Each Monday, Montano picks a set of recipes for the “weekend features” that he thinks guests will find appealing. He then meets with his staff to review, make and try the recipes, working out any kinks by Wednesday. Come Friday and Saturday, guests can choose from up to 10 specials, like a recent appetizer of fried green tomatoes topped with fresh crabmeat and Montano’s Southern-style chow-chow and an entrée of Spice Seared Miso Butter Glazed Salmon.
“I’ve always taken a basic item and nuanced it to make it different, but I haven’t taken people out of their comfort zone,” Montano says. With that ethos in mind, Montano continues evolving the menu to reflect culinary trends, providing ample opportunity for honing his culinary creativity and flexing his business savvy. “When you start to pigeon yourself in one genre, then you lose the ability for people to explore other genres within your business. Once you do that somebody has to be in the mood for a specific item. Here they don’t have to be,” he explains. “This is the easiest place to come to, and to agree on, but it’s also the most difficult place to make up your mind.”
John Park
One recent menu addition, the fan-favorite poke bowl, took Montano three months to develop. This included researching online recipes from Japan, Hawaii and California and cross-referencing review sites and user comments to find out what “nuances” made each bowl “the best,” plus multiple rounds of testing. The final version features tuna marinated in a homemade ponzu sauce, herb-infused rice, an anchovy, bacon and honey dressing, and a Mediterranean salad blend tossed with another custom dressing.

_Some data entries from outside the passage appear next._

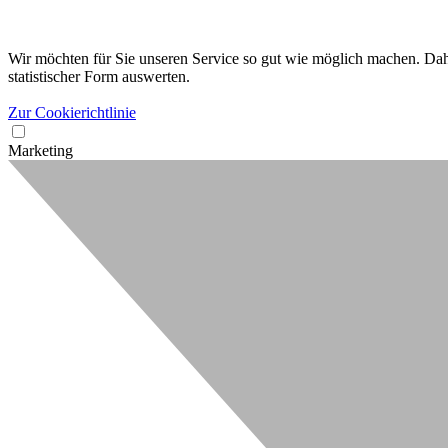
Wir möchten für Sie unseren Service so gut wie möglich machen. Dahe
statistischer Form auswerten.
Zur Cookierichtlinie
Marketing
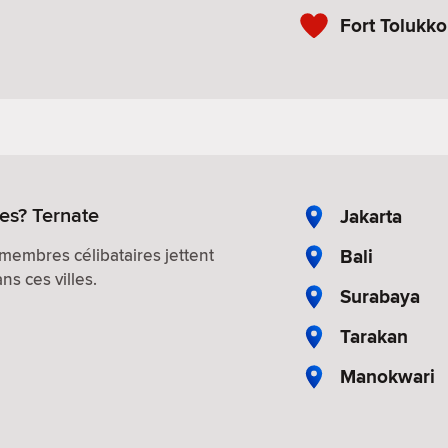
Fort Tolukko
res? Ternate
Jakarta
Bali
membres célibataires jettent
s ces villes.
Surabaya
Tarakan
Manokwari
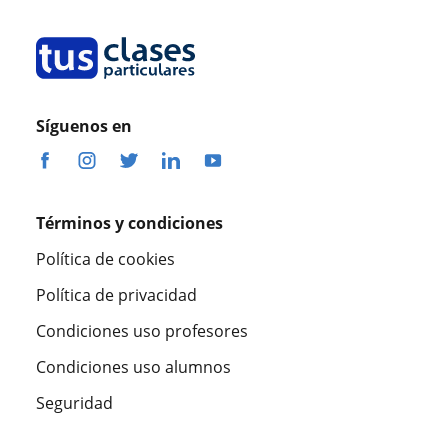
Síguenos en
Términos y condiciones
Política de cookies
Política de privacidad
Condiciones uso profesores
Condiciones uso alumnos
Seguridad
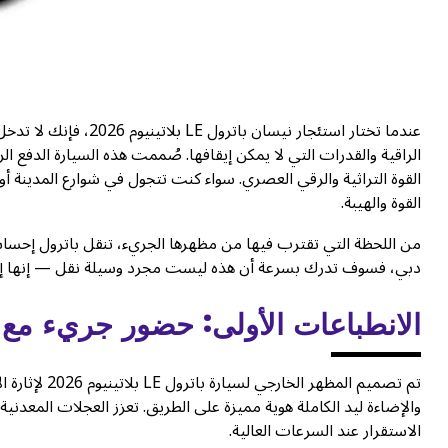
عندما تختار استئجار ني
الراقية والقدرات التي لا يمكن إيقافها. صُممت هذه السيارة الدفع ا
القوة التراثية والرقي العصري. سواء كنت تتجول في شوارع المدينة أو
القوة والهيبة.
دبي، فسوف تدرك بسرعة أن هذه ليست مجرد وسيلة نقل — إنها إع
الانطباعات الأولى: حضور جريء مع أنا
والإضاءة ليد الكاملة هوية مميزة على الطريق. تعزز العجلات المعدنية 
الاستقرار عند السرعات العالية.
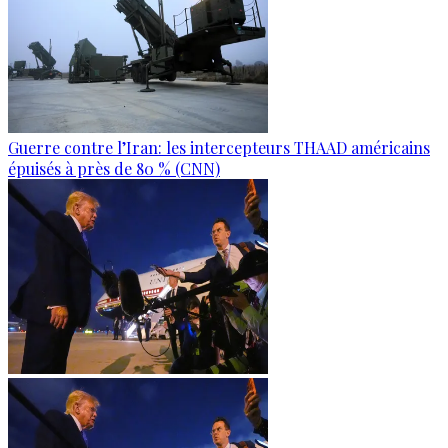
Guerre contre l’Iran: les intercepteurs THAAD américains
épuisés à près de 80 % (CNN)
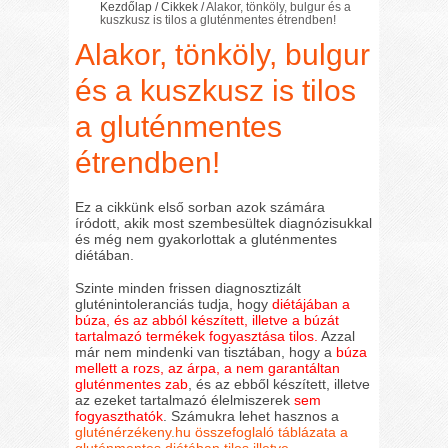
Kezdőlap
/
Cikkek
/
Alakor, tönköly, bulgur és a
kuszkusz is tilos a gluténmentes étrendben!
Alakor, tönköly, bulgur
és a kuszkusz is tilos
a gluténmentes
étrendben!
Ez a cikkünk első sorban azok számára
íródott, akik most szembesültek diagnózisukkal
és még nem gyakorlottak a gluténmentes
diétában.
Szinte minden frissen diagnosztizált
gluténintoleranciás tudja, hogy
diétájában a
búza, és az abból készített, illetve a búzát
tartalmazó termékek fogyasztása tilos.
Azzal
már nem mindenki van tisztában, hogy a
búza
mellett a rozs, az árpa, a nem garantáltan
gluténmentes zab
, és az ebből készített, illetve
az ezeket tartalmazó élelmiszerek
sem
fogyaszthatók
. Számukra lehet hasznos a
gluténérzékeny.hu összefoglaló táblázata a
gluténmentes diétában tilos illetve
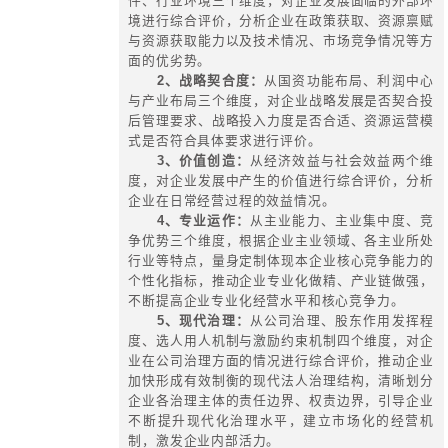
量、销售量、人员、效益等又都是这
素。集团公司投资系统要素中的组合
用形成了集团公司投资系统的结构。
3、集团投资的整合性与协同性特
集团公司的投资不仅仅是针对某个
项目，而是对整个集团公司的投资安
别关注能否满足某些项目的特殊要求
力集中在如何通过投资实现组建和管
宗旨。借助于集团公司投资行为，在
到整个集团各种资源的整合性，通过
的整合而形成集团公司整体的竞争优
多个法人联合体的整合效应。在实现
资源整合效应的同时，由于集团公司
关系的较为复杂，集团内部的母公司
他成员单位之间必须遵循集团公司
范，以使整个集团的投资管理协调有
现集团公司投资的协同性。
4、集团投资的更加突出的半结构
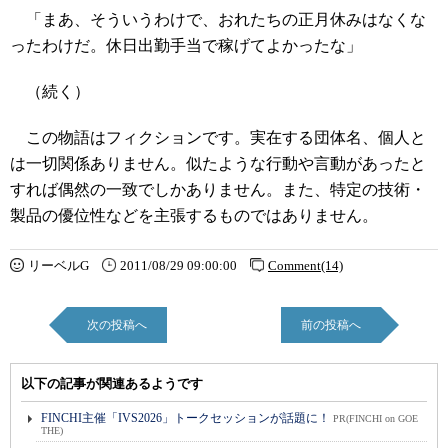
「まあ、そういうわけで、おれたちの正月休みはなくな
ったわけだ。休日出勤手当で稼げてよかったな」
（続く）
この物語はフィクションです。実在する団体名、個人と
は一切関係ありません。似たような行動や言動があったと
すれば偶然の一致でしかありません。また、特定の技術・
製品の優位性などを主張するものではありません。
リーベルG
2011/08/29 09:00:00
Comment(14)
次の投稿へ
前の投稿へ
以下の記事が関連あるようです
FINCHI主催「IVS2026」トークセッションが話題に！
PR(FINCHI on GOE
THE)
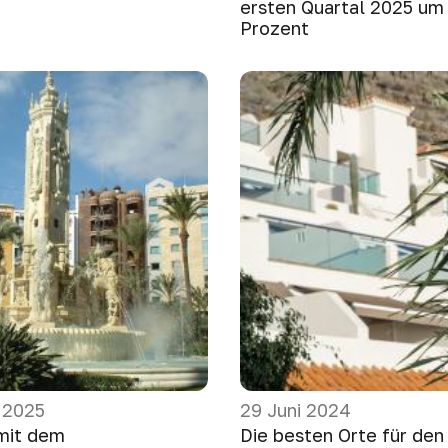
ersten Quartal 2025 um 
Prozent
 2025
29 Juni 2024
mit dem
Die besten Orte für den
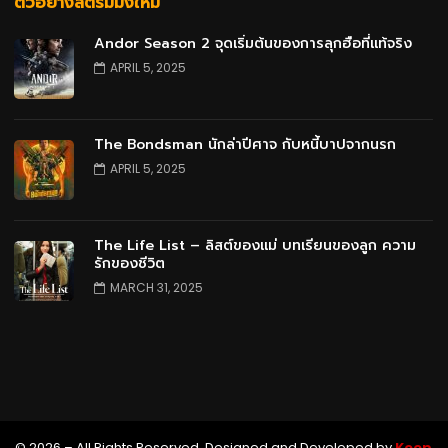
ตัวอย่างสตรีมมิ่งใหม่
Andor Season 2 จุดเริ่มต้นของการลุกฮือที่แท้จริง
APRIL 5, 2025
The Bondsman นักล่าปีศาจ กับหนี้บาปจากนรก
APRIL 5, 2025
The Life List – ลิสต์ของแม่ บทเรียนของลูก ความ
รักของชีวิต
MARCH 31, 2025
© 2026 – All Rights Reserved. Designed and Developed by
Keep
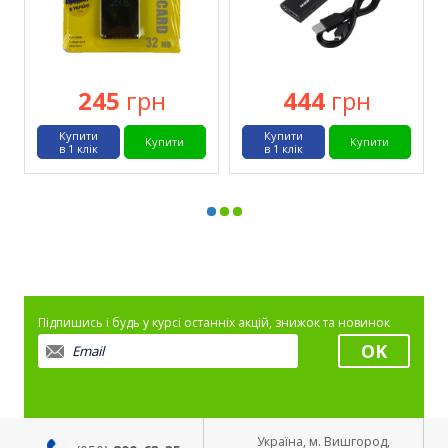
245
грн
444
грн
Купити
Купити
Купити
Купити
в 1 клік
в 1 клік
Підпишись і будь у курсі останніх акцій, знижок та новинок
Україна, м. Вишгород,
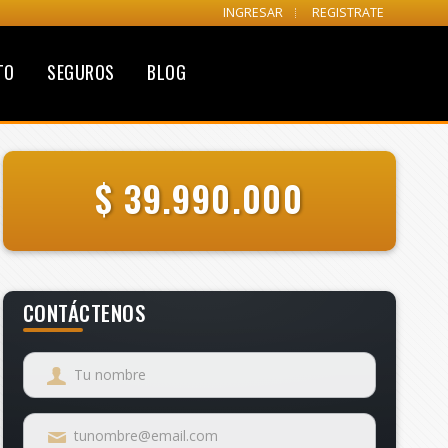
INGRESAR
REGISTRATE
TO
SEGUROS
BLOG
$ 39.990.000
CONTÁCTENOS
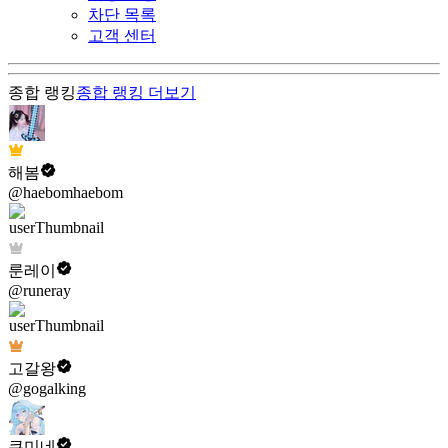
차단 목록
고객 센터
종합 랭킹
종합 랭킹
더보기
해봄
@haebomhaebom
룬레이
@runeray
고갈왕
@gogalking
쿠미네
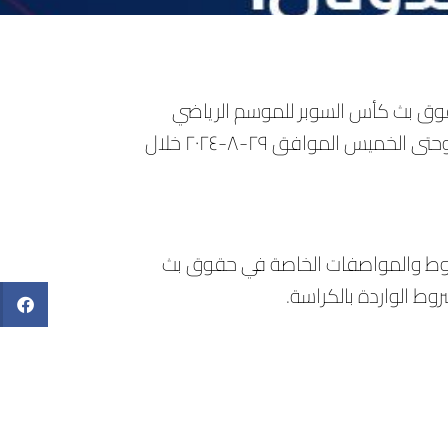
حقوق بث كأس السوبر للموسم الرياضي
٢٠٢٤-٢٠٢٥ وذلك ابتداءا من يوم الاثنين الموافق ٢٦-٨-٢٠٢٤ وحتى الخميس الموافق ٢٩-٨-٢٠٢٤ خلال
الشروط والمواصفات الخاصة في حقوق بث
وط الواردة بالكراسة.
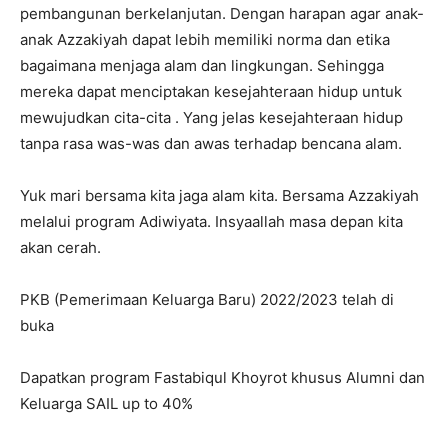
pembangunan berkelanjutan. Dengan harapan agar anak-
anak Azzakiyah dapat lebih memiliki norma dan etika
bagaimana menjaga alam dan lingkungan. Sehingga
mereka dapat menciptakan kesejahteraan hidup untuk
mewujudkan cita-cita . Yang jelas kesejahteraan hidup
tanpa rasa was-was dan awas terhadap bencana alam.
Yuk mari bersama kita jaga alam kita. Bersama Azzakiyah
melalui program Adiwiyata. Insyaallah masa depan kita
akan cerah.
PKB (Pemerimaan Keluarga Baru) 2022/2023 telah di
buka
Dapatkan program Fastabiqul Khoyrot khusus Alumni dan
Keluarga SAIL up to 40%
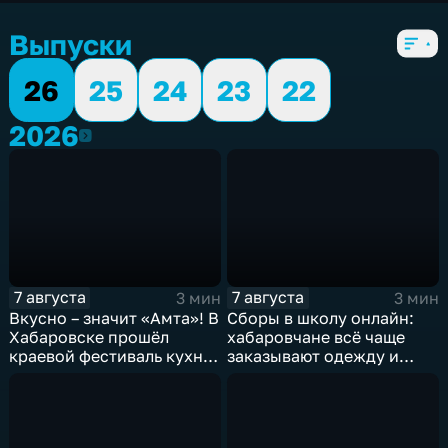
5 сезонов, 6102 выпуска
Выпуски
26
25
24
23
22
2026
2026
7 августа
7 августа
3 мин
3 мин
Вкусно – значит «Амта»! В
Сборы в школу онлайн:
Хабаровске прошёл
хабаровчане всё чаще
краевой фестиваль кухни
заказывают одежду и
коренных народов
канцелярию для детей на
Севера
маркетплейсах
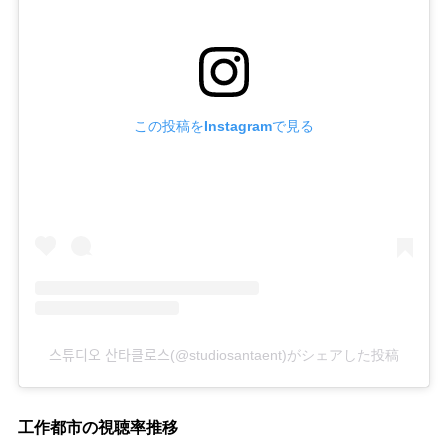
この投稿をInstagramで見る
스튜디오 산타클로스(@studiosantaent)がシェアした投稿
工作都市の視聴率推移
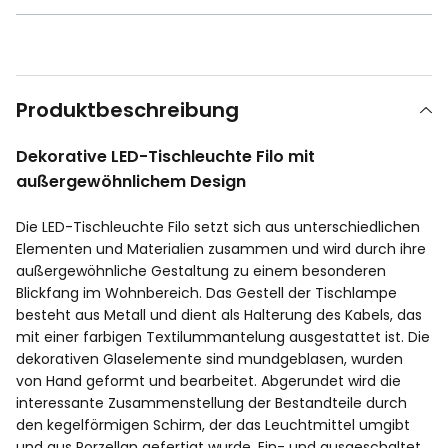
Produktbeschreibung
Dekorative LED-Tischleuchte Filo mit
außergewöhnlichem Design
Die LED-Tischleuchte Filo setzt sich aus unterschiedlichen
Elementen und Materialien zusammen und wird durch ihre
außergewöhnliche Gestaltung zu einem besonderen
Blickfang im Wohnbereich. Das Gestell der Tischlampe
besteht aus Metall und dient als Halterung des Kabels, das
mit einer farbigen Textilummantelung ausgestattet ist. Die
dekorativen Glaselemente sind mundgeblasen, wurden
von Hand geformt und bearbeitet. Abgerundet wird die
interessante Zusammenstellung der Bestandteile durch
den kegelförmigen Schirm, der das Leuchtmittel umgibt
und aus Porzellan gefertigt wurde. Ein- und ausgeschaltet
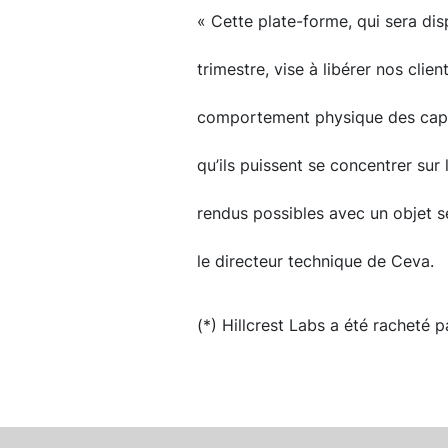
« Cette plate-forme, qui sera di
trimestre, vise à libérer nos clie
comportement physique des capte
qu’ils puissent se concentrer sur 
rendus possibles avec un objet se
le directeur technique de Ceva.
(*) Hillcrest Labs a été racheté 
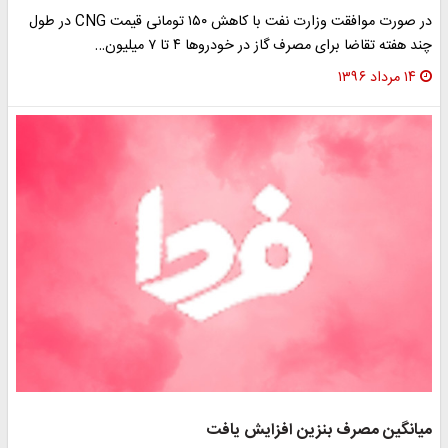
در صورت موافقت وزارت نفت با کاهش ۱۵۰ تومانی قیمت CNG در طول
چند هفته تقاضا برای مصرف گاز در خودروها ۴ تا ۷ میلیون…
۱۴ مرداد ۱۳۹۶
میانگین مصرف بنزین افزایش یافت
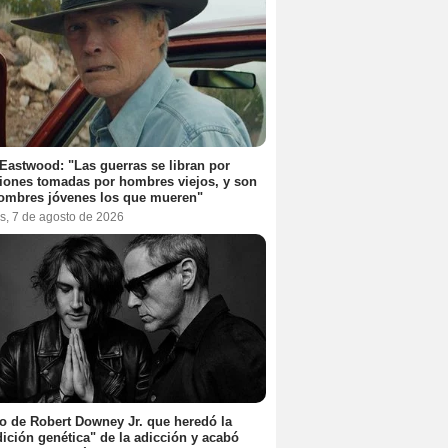
 Eastwood: "Las guerras se libran por
iones tomadas por hombres viejos, y son
ombres jóvenes los que mueren"
s, 7 de agosto de 2026
jo de Robert Downey Jr. que heredó la
ición genética" de la adicción y acabó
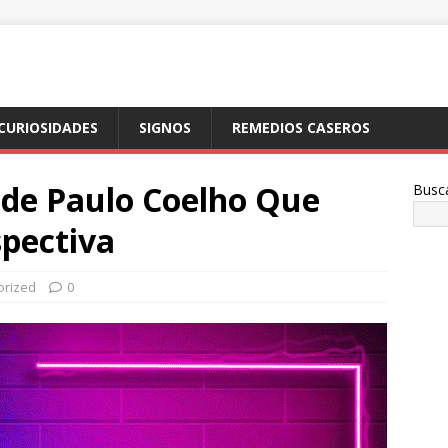
CURIOSIDADES
SIGNOS
REMEDIOS CASEROS
 de Paulo Coelho Que
Busc
pectiva
orized
0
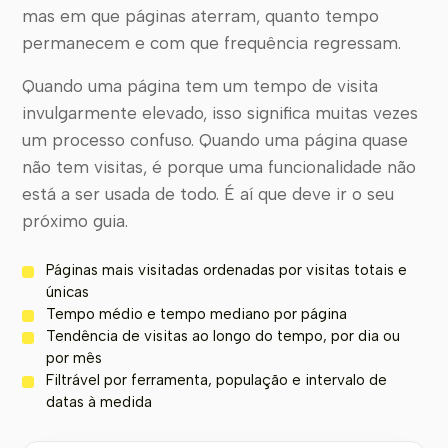
mas em que páginas aterram, quanto tempo
permanecem e com que frequência regressam.
Quando uma página tem um tempo de visita
invulgarmente elevado, isso significa muitas vezes
um processo confuso. Quando uma página quase
não tem visitas, é porque uma funcionalidade não
está a ser usada de todo. É aí que deve ir o seu
próximo guia.
Páginas mais visitadas ordenadas por visitas totais e
únicas
Tempo médio e tempo mediano por página
Tendência de visitas ao longo do tempo, por dia ou
por mês
Filtrável por ferramenta, população e intervalo de
datas à medida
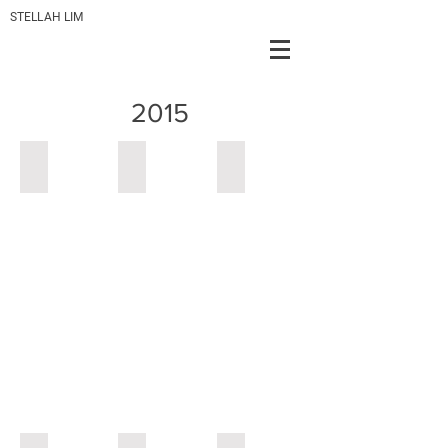
STELLAH LIM
2015
Add a Title
Add a Title
Add a Title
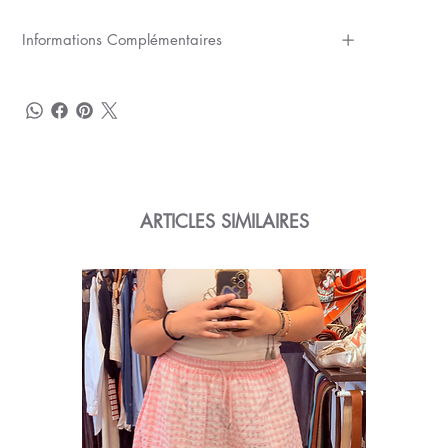
Informations Complémentaires
ARTICLES SIMILAIRES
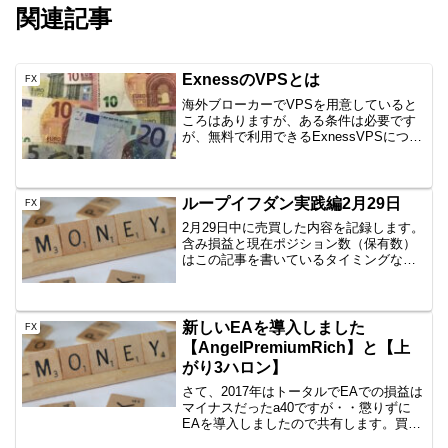
関連記事
ExnessのVPSとは
FX
海外ブローカーでVPSを用意していると
ころはありますが、ある条件は必要です
が、無料で利用できるExnessVPSについ
て共有します。何がいいって、普通に使
っていれば達成できる利用条件私が使用
し始めた時より利用条件が緩くなってい
るので、さらに...
ループイフダン実践編2月29日
FX
2月29日中に売買した内容を記録します。
含み損益と現在ポジション数（保有数）
はこの記事を書いているタイミングなの
で、ぴったりではありません。しかし、
イメージはつかめていただけると思いま
すので、公開です。AUD/JPY B40
1000通貨新...
新しいEAを導入しました
FX
【AngelPremiumRich】と【上
がり3ハロン】
さて、2017年はトータルでEAでの損益は
マイナスだったa40ですが・・懲りずに
EAを導入しましたので共有します。買っ
たEAは・・ AngelPremiumRich 上がり3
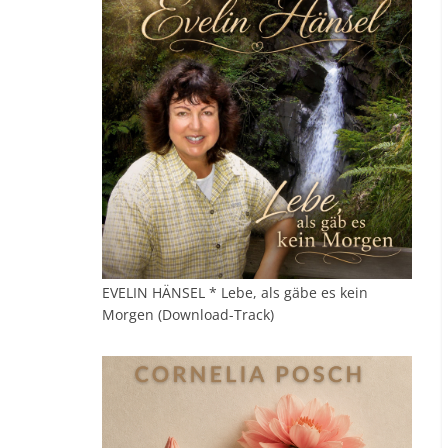
EVELIN HÄNSEL * Lebe, als gäbe es kein
Morgen (Download-Track)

It’s clear that Montano relishes the menu R&D process and that his passion for food, business and hospitality are key drivers of his restaurant’s success. But perhaps most central to the Montano legacy are those Montano serves.
“They say ‘When you enjoy what you do, you never work a day in your life.’ And that’s sort of true because I’ve touched so many lives,” Montano says, noting that the restaurant’s busiest days cover about 600 people. “And that’s rewarding. Because a lot of people don’t get to have that kind of impact.”